In the "Blurred Lines" case, I can hear is a same type of groove and a similar sounding Rhodes organ that doesn't even play the same notes. I'd even go so far to say that "Blurred Lines" is just a similar style of track as "Got To Give It Up." Style as in genre.
I often tell my producer talents to go ahead and sample one hit drums from professional tracks. Just to be able to sound professional straight away. In EDM we use the sample packs called 'Vengeance Essential' very often. These consist of snapshots taken from professional tracks. Everyone knows it and uses it. But technically, sampling single drums can lead to trouble, too.
This means it's very easy to record just a short section of an existing track and use it in yours. Hip-hop was notorious for this. The biggest hip-hop tracks we know "borrowed" a piece of music we knew before. One of the most famous ones that started hip-hop is obviously "Rapper's Delight," which used Chic's "Good Time" lick. Hip-hop producers weren't musicians most of the time, but just good at spotting samples.

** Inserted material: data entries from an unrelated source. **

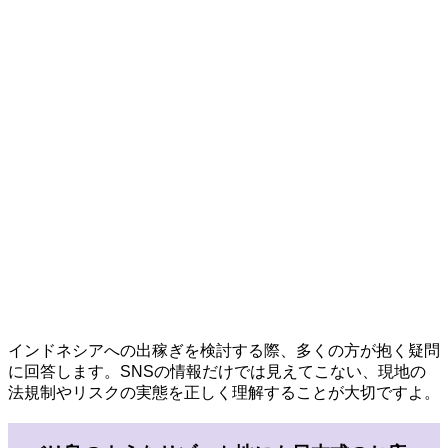
インドネシアへの出稼ぎを検討する際、多くの方が抱く疑問
に回答します。SNSの情報だけでは見えてこない、現地の
法規制やリスクの実態を正しく理解することが大切ですよ。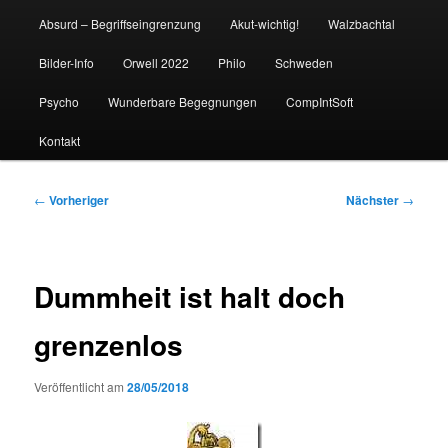
Absurd – Begriffseingrenzung
Akut-wichtig!
Walzbachtal
Bilder-Info
Orwell 2022
Philo
Schweden
Psycho
Wunderbare Begegnungen
CompIntSoft
Kontakt
Beitragsnavigation
←
Vorheriger
Nächster
→
Dummheit ist halt doch
grenzenlos
Veröffentlicht am
28/05/2018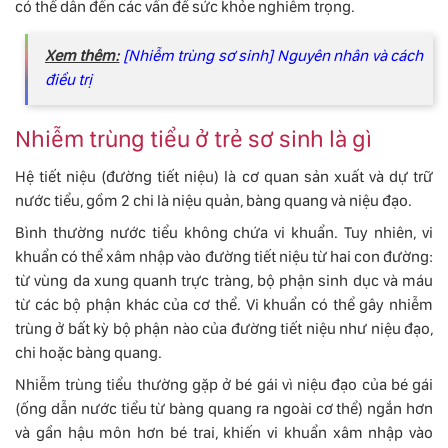
có thể dẫn đến các vấn đề sức khỏe nghiêm trọng.
Xem thêm:
[Nhiễm trùng sơ sinh] Nguyên nhân và cách
điều trị
Nhiễm trùng tiểu ở trẻ sơ sinh là gì
Hệ tiết niệu (đường tiết niệu) là cơ quan sản xuất và dự trữ
nước tiểu, gồm 2 chi là niệu quản, bàng quang và niệu đạo.
Bình thường nước tiểu không chứa vi khuẩn. Tuy nhiên, vi
khuẩn có thể xâm nhập vào đường tiết niệu từ hai con đường:
từ vùng da xung quanh trực tràng, bộ phận sinh dục và máu
từ các bộ phận khác của cơ thể. Vi khuẩn có thể gây nhiễm
trùng ở bất kỳ bộ phận nào của đường tiết niệu như niệu đạo,
chi hoặc bàng quang.
Nhiễm trùng tiểu thường gặp ở bé gái vì niệu đạo của bé gái
(ống dẫn nước tiểu từ bàng quang ra ngoài cơ thể) ngắn hơn
và gần hậu môn hơn bé trai, khiến vi khuẩn xâm nhập vào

Being creative draws upon the collection of music in your head. It sits there and anything around you can influence you. Anything you heard in your past that made an impression on you will affect your style. I often find myself just being a collection of anything Daft Punk meets Timbaland meets the The Neptunes meets J Dilla, and that molded into a format that I can play out as a DJ. Being influenced seems inevitable, and there's almost always something out there that sounds similar to what you're making.
The "Blurred Lines" verdict does stop us in our tracks (literally) for a moment to think and be more cautious. Maybe it can trigger musicians to be more unique, and really get creative?

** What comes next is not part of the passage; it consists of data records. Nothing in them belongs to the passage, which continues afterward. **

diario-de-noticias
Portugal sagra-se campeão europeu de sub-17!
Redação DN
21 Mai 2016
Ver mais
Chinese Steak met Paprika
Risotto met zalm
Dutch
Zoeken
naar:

I remember trying to rip my vinyl collection to be able to play them digitally. I was held at customs for all these CDs I was carrying around. Although it was my own vinyl collection with no illegal downloads, they sent me off with an official warning. There are stories of DJs being arrested in Italy for playing music from CDs because the music had been copied illegally. Even if it was ripped from vinyl, this can be seen as an altered and illegal version of the original. In these cases, the governments and major labels were very slow to enter the digital era. I'm wondering if it's the same in this case.

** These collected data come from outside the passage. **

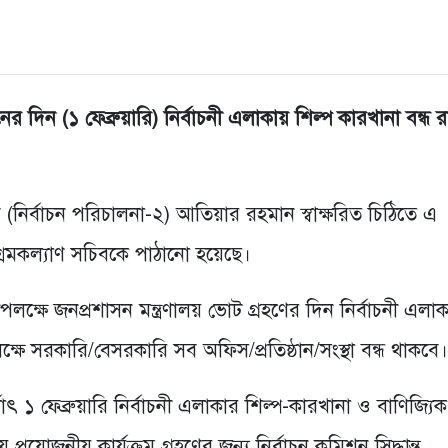
র দিন (১ ফেব্রুয়ারি) নির্বাচনী এলাকায় শিল্প কারখানা বন্ধ 
 (নির্বাচন পরিচালনা-২) আতিয়ার রহমান স্বাক্ষরিত চিঠিতে এ
 শ্রমকল্যাণ সচিবকে পাঠানো হয়েছে।
পলক্ষে জনপ্রশাসন মন্ত্রণালয় ভোট গ্রহণের দিন নির্বাচনী এলাক
ষে সরকারি/বেসরকারি সব অফিস/প্রতিষ্ঠান/সংস্থা বন্ধ থাকবে।
 ১ ফেব্রুয়ারি নির্বাচনী এলাকার শিল্প-কারখানা ও বাণিজ্যিক
য়ে প্রয়োজনীয় কার্যক্রম গ্রহণের জন্য নির্বাচন কমিশন সিদ্ধান্ত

In dance music, we have a whole realm of bootlegs and edits that are very fun and inspiring. But it feels like the Wild West of sampling too. I often get bootlegs from 15 year old kids who just swap out their name for the original artist: Johnwell Smith - Zombie Nation (demo). And speaking of which, my fellow artists W&W did just upload a free and awesome rework on Zombie Nation. This got pulled offline very fast, and now it seems they are waiting to be sued.
I'm not trying to be hypocritical – I run a label, I run a publishing company and, for now, we make money selling records. I'm saying "for now," because we're already making more money from streaming than from selling records. It's making a real impact on our business and allows us to launch different artists and different music. We're experimenting with giving music away for free to allow the community to share and consume freely, then come back with a different user experience like streaming where we can get a return on our investment. The future in the music industry will change and I'd like to be part of the future, rather than stand in its way and delay the inevitable.
The fact is, this very second some kid somewhere is taking my music, chopping it up, looking at it sideways, replaying it and then calling it his own. They are the future. If that stops, the music stops. However, a new standard has been set. Those "Blurred Lines" suddenly became dangerously Thicke.
Laidback Luke is a Filipino-Dutch DJ/producer with more than two decades of experience in the dance music industry. Luke owns Mixmash Records and supports rising talent through sub-label Ones to Watch and his production forum, whose users have included the likes of Avicii and Afrojack.